Evaporite rocks underlie about 35 to 40 percent of the United
States, though in many areas they are buried at great depths
(Martinez and others, 1998). Natural solution-related subsidence
has occured in each of the major salt basins in the United States
(Ege, 1984). The high solubilities of salt and gypsum permit
cavities to form in days to years, whereas cavity formation
in carbonate bedrock is a very slow process that generally occurs
over centuries to millennia. Human activities can expedite cavity
formation in these susceptible materials and trigger their collapse,
as well as the collapse of pre-existing subsurface cavities.
Though the collapse features tend to be highly localized, their
impacts can extend beyond the collapse zone via the potential
introduction of contaminants to the ground-water system. Two
cavity-collapse case studies Retsof, New York,
and west-central Florida document human-induced
cavity collapses in salt and limestone, respectively.
The Role of Science
The occurrence of land subsidence is seldom as obvious as it
is in the case of catastrophic sinkholes or mine collapses.
Where ground-water mining or drainage of organic soils are involved,
the subsidence is typically gradual and widespread, and its
discovery becomes an exercise in detection. Gazing out over
the San Joaquin Valley, California today, one would be hard-pressed
to recognize that fewer than 75 years ago the land surface was
nearly 30 feet higher in some locations (fig. 2). Subsidence
detection and mapping programs are critical to the scientific
understanding and management of our land and water resources.
The detection of regional-scale subsidence has historically
depended on the discovery that key bench marks have moved. Land
surveys establish bench-mark positions to accurately locate
roadways, flood and drainage-control structures, pipelines,
and other engineered infrastructure. Once unstable bench marks
are discovered, and truly stable bench marks have been established,
subsidence can be mapped. This has traditionally been accomplished
using spirit leveling and, more recently, Global Positioning
System (GPS) surveys. A new tool has emerged in the past decade
that has dramatically improved our capability to detect and
map land-surface deformation.
This tool, interferometric synthetic aperture
radar (InSAR), uses repeat-pass radar images from Earth-orbiting
satellites to measure subsidence and uplift at unprecedented
levels of spatial detail (80 m x 80 m) and measurement resolution
(sub-centimeter) (Galloway and others, 2000) (fig. 10).
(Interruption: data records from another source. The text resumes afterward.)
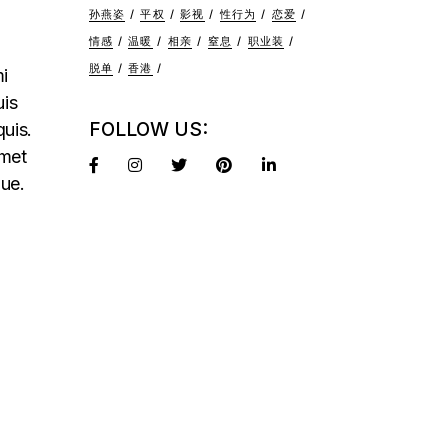
孙燕姿
平权
影视
性行为
恋爱
情感
温暖
相亲
窒息
职业装
脱单
香港
mi
uis
FOLLOW US:
quis.
amet
que.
Once subsidence is identified and mapped, subsidence-monitoring
programs can be implemented and scientific studies can be launched
to improve our understanding of the subsidence processes. A
combination of scientific understanding and careful management
can minimize the subsidence that results from developing our
land and water resources.
D.L. Galloway, D.R. Jones, S.E. Ingebritsen
References
Amelung, F., Galloway, D.L., Bell,
J.W., Zebker, H.A., and Laczniak, R.J., 1999, Sensing the
ups and downs of Las VegasInSAR reveals structural control of
land subsidence and aquifer-system deformation: Geology, v. 27, p.
483-486.
Clawges, R. M., and Price, C. V., 1999, Digital data
sets describing principal aquifers, surficial geology, and ground-water
regions of the conterminous United States: U.S. Geological Survey
Open-File Report 99-77 [accessed Sept. 17, 1999 at URL http://pubs.usgs.gov/ofr/ofr99-77].
Davies, W.E., and Legrand, H.E., 1972, Karst of the
United States, in Herak, M., and Stringfield, V.T., eds., KarstImportant
karst regions of the northern hemisphere, p. 467-505.
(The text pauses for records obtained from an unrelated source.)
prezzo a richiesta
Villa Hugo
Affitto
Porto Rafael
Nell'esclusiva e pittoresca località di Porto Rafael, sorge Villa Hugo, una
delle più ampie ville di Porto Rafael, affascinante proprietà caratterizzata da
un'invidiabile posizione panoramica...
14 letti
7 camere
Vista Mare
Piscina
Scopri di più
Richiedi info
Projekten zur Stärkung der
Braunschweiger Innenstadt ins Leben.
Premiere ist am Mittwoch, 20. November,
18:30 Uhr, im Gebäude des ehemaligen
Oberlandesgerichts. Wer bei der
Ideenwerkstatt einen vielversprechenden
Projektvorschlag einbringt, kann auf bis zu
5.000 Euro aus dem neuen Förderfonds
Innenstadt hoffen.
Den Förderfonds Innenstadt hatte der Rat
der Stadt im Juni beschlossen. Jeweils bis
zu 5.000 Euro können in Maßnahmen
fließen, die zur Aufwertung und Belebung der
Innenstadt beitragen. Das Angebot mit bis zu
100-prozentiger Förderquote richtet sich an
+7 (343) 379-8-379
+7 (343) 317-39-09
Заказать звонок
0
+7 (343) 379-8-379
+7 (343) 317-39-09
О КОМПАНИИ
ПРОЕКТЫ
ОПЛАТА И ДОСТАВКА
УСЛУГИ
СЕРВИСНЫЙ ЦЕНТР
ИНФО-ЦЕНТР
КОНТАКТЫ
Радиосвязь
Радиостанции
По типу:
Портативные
Ege, J.R., 1984, Mechanisms of surface subsidence
resulting from solution extraction of salt, in Holzer, T.L., ed.,
Man-induced land subsidence: Geological Society of America Reviews
in Engineering Geology, v. 6, p. 203-221.
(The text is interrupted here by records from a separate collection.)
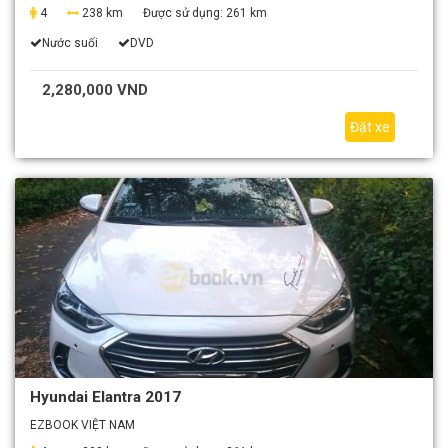
4
238 km
Được sử dụng:
261 km
Nước suối
DVD
2,280,000 VND
Đặt xe
Hyundai Elantra 2017
EZBOOK VIỆT NAM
Galloway, D.L., Jones, D.R., and Ingebritsen, S.E.,
1999, Land subsidence in the United States: U.S. Geological Survey
Circular 1182, 175 p.
Lucas, R.E., 1982, Organic soils (Histosols)Formation,
distribution, physical and chemical properties and management for
crop production: Michigan State University Farm Science Research Report
435, 77 p.
Martinez, J.D., Johnson, K.S.,
and Neal, J.T., 1998, Sinkholes in evaporite rocks: American
Scientist, v. 86, p. 38-51.
National Research Council, 1991, Mitigating losses
from land subsidence in the United States: Washington, D. C., National
Academy Press, 58 p.
Snyder, G.H., and Davidson, J.M., 1994, Everglades
agriculture: Past, present, and future, in Davis, S.M., and Ogden,
J.C., The EvergladesThe ecosystem and its restoration: Delray
Beach, Fla., St. Lucie Press, p. 85-115.
Stephens, J.C., Allen, L.H., Jr., and Chen, Ellen,
1984, Organic soil subsidence, in Holzer, T.L., ed., Man-induced land
subsidence: Geological Society of America Reviews in Engineering Geology,
v. 6, p. 107-122.
White, W.B., Culver, D.C., Herman, J.S., Kane, T.C., and Mylroie,
J.E., 1995, Karst lands: American Scientist, v. 83, p. 450-459.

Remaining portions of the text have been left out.